I’ve long regarded landing page experimentation as the most cost-effective means of conducting primary research. Put your newfound knowledge to work -- and kill it with conversion rate optimization.
There is nothing quite like actual visitor behavior based on innovative and iterative experimentation. I'm personally pretty addicted to trying new things and seeing how they play out in real-time conversion, segmentation and engagement rates. It's a lot more compelling (and authentic) than when we used to do usability or focus testing. Great stuff. Thanks for writing and thanks for mentioning LiveBall.
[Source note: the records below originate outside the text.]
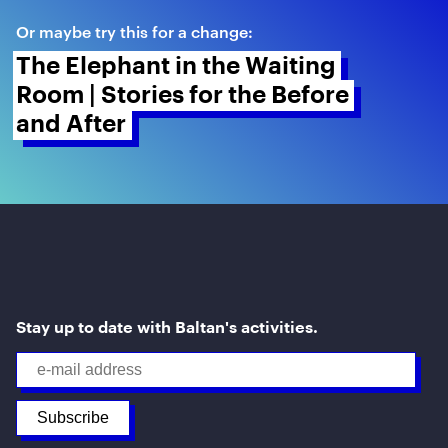
Or maybe try this for a change:
The Elephant in the Waiting 
Room | Stories for the Before 
and After 
Stay up to date with Baltan's activities.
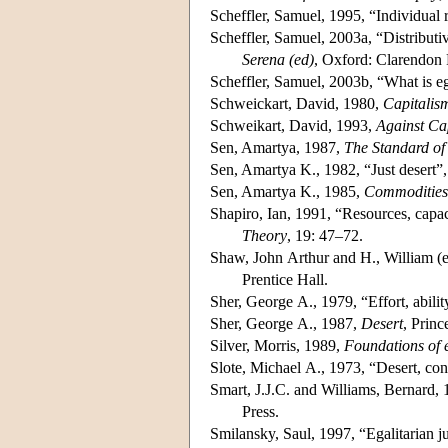
Scheffler, Samuel, 1995, “Individual r
Scheffler, Samuel, 2003a, “Distributi
Serena (ed)
, Oxford: Clarendon 
Scheffler, Samuel, 2003b, “What is e
Schweickart, David, 1980,
Capitalis
Schweikart, David, 1993,
Against Ca
Sen, Amartya, 1987,
The Standard of
Sen, Amartya K., 1982, “Just desert”
Sen, Amartya K., 1985,
Commodities 
Shapiro, Ian, 1991, “Resources, capac
Theory
, 19: 47–72.
Shaw, John Arthur and H., William (e
Prentice Hall.
Sher, George A., 1979, “Effort, abilit
Sher, George A., 1987,
Desert
, Princ
Silver, Morris, 1989,
Foundations of 
Slote, Michael A., 1973, “Desert, con
Smart, J.J.C. and Williams, Bernard,
Press.
Smilansky, Saul, 1997, “Egalitarian j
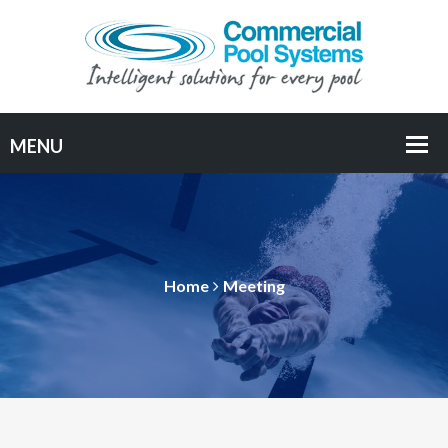
Home
Meeting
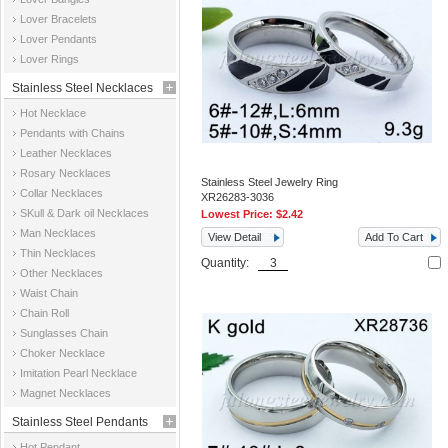
Jewelry
Lover Bracelets
Lover Pendants
Lover Rings
Stainless Steel Necklaces
Hot Necklace
Pendants with Chains
Leather Necklaces
Rosary Necklaces
Stainless Steel Jewelry Ring
Collar Necklaces
XR26283-3036
SKull & Dark oil Necklaces
Lowest Price:
$2.42
Man Necklaces
View Detail
Add To Cart
Thin Necklaces
Quantity:
Other Necklaces
Waist Chain
Chain Roll
Sunglasses Chain
Choker Necklace
Imitation Pearl Necklace
Magnet Necklaces
Stainless Steel Pendants
Hot Pendant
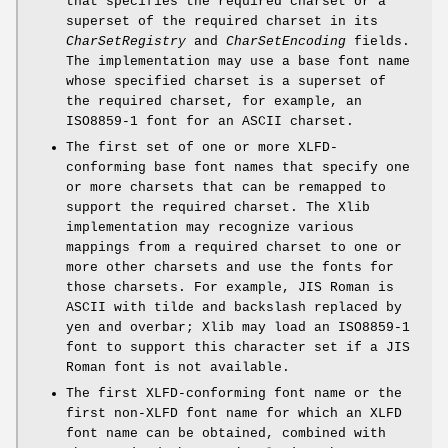
that specifies the required charset or a
superset of the required charset in its
CharSetRegistry
and
CharSetEncoding
fields.
The implementation may use a base font name
whose specified charset is a superset of
the required charset, for example, an
ISO8859-1 font for an ASCII charset.
The first set of one or more XLFD-
conforming base font names that specify one
or more charsets that can be remapped to
support the required charset. The Xlib
implementation may recognize various
mappings from a required charset to one or
more other charsets and use the fonts for
those charsets. For example, JIS Roman is
ASCII with tilde and backslash replaced by
yen and overbar; Xlib may load an ISO8859-1
font to support this character set if a JIS
Roman font is not available.
The first XLFD-conforming font name or the
first non-XLFD font name for which an XLFD
font name can be obtained, combined with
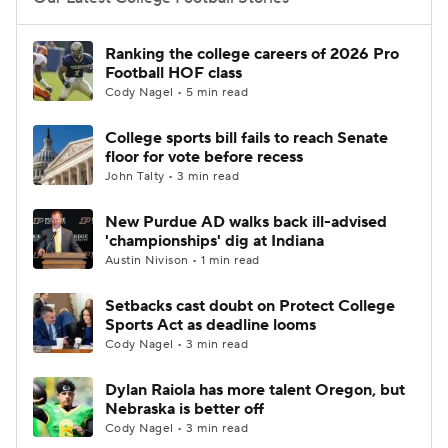
College Football Betting
Players
Ranking the college careers of 2026 Pro
Football HOF class
College Shop
StubHub
Cody Nagel • 5 min read
College sports bill fails to reach Senate
floor for vote before recess
John Talty • 3 min read
New Purdue AD walks back ill-advised
'championships' dig at Indiana
Austin Nivison • 1 min read
Setbacks cast doubt on Protect College
Sports Act as deadline looms
Cody Nagel • 3 min read
Dylan Raiola has more talent Oregon, but
Nebraska is better off
Cody Nagel • 3 min read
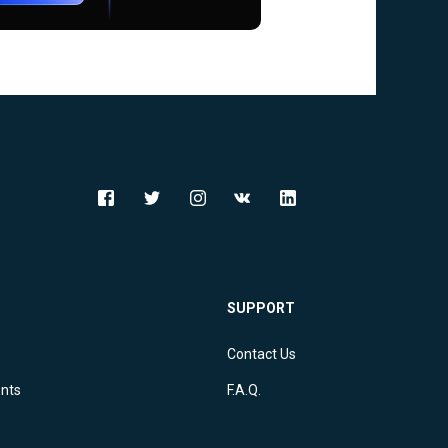
SUPPORT
Contact Us
ents
F.A.Q.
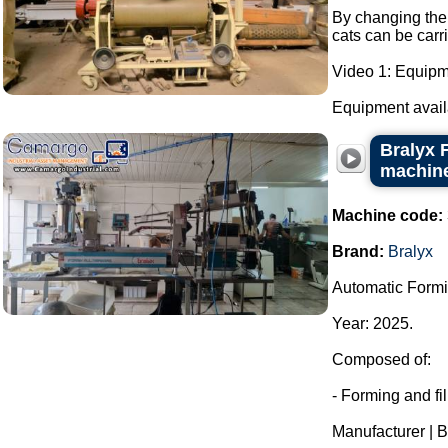
By changing the 
cats can be carr
Video 1: Equipm
Equipment availab
Bralyx 
machine
Machine code:
Brand:
Bralyx
Automatic Formi
Year: 2025.
Composed of:
- Forming and fi
Manufacturer | B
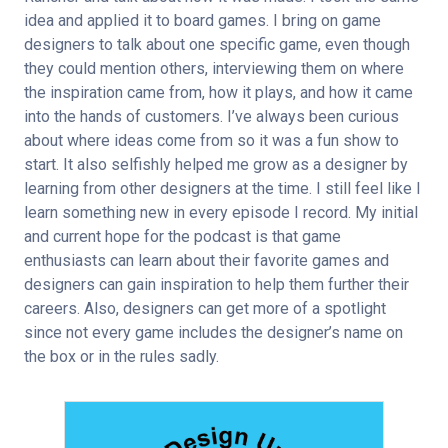
idea and applied it to board games. I bring on game 
designers to talk about one specific game, even though 
they could mention others, interviewing them on where 
the inspiration came from, how it plays, and how it came 
into the hands of customers. I’ve always been curious 
about where ideas come from so it was a fun show to 
start. It also selfishly helped me grow as a designer by 
learning from other designers at the time. I still feel like I 
learn something new in every episode I record. My initial 
and current hope for the podcast is that game 
enthusiasts can learn about their favorite games and 
designers can gain inspiration to help them further their 
careers. Also, designers can get more of a spotlight 
since not every game includes the designer’s name on 
the box or in the rules sadly.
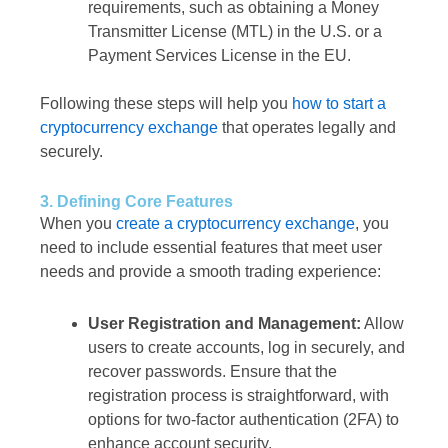
requirements, such as obtaining a Money
Transmitter License (MTL) in the U.S. or a
Payment Services License in the EU.
Following these steps will help you
how to start a
cryptocurrency exchange
that operates legally and
securely.
3. Defining Core Features
When you
create a cryptocurrency exchange
, you
need to include essential features that meet user
needs and provide a smooth trading experience:
User Registration and Management:
Allow
users to create accounts, log in securely, and
recover passwords. Ensure that the
registration process is straightforward, with
options for two-factor authentication (2FA) to
enhance account security.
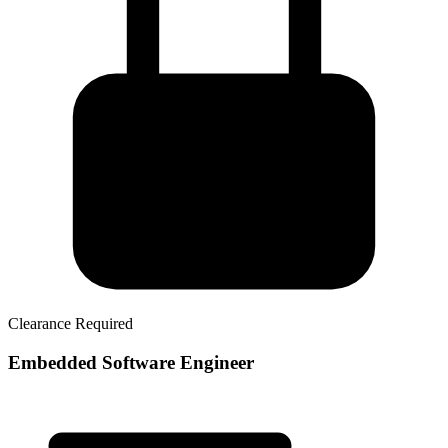
Clearance Required
Embedded Software Engineer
Cheers.
Ryan, enjoyed reading your article tying Consumer.ology's premise on consumer behavior patterns to the digital marketing space and testing.
Thanks Ryan, I agree with the premise that iterative experience with real world tweaks works better than artificially constructed environments, as stand alone propositions.
That said, we often find that a combination of in-home task or reaction based feedback (using near real time Video-in-Video capture of respondents and what they say and do), with some variant of conversion rate optimization works best.
For example, one of our clients used our system to test and video record over 160 individual respondents in their home with successive iterative variations of 4 interactive display ad variations. They did so during the course of 1 week, spending approximately $9000 to do so.
They discovered that the number of seconds of display of a key message was a tipping point in whether respondents "got it"
They then proceeded with live A/B testing.
If they had started with live A/B testing only it is questionable whether they would have been able to get beyond optimizing the "best of a worst" group of choices, or if so how, much it might have cost them in traffic to do so.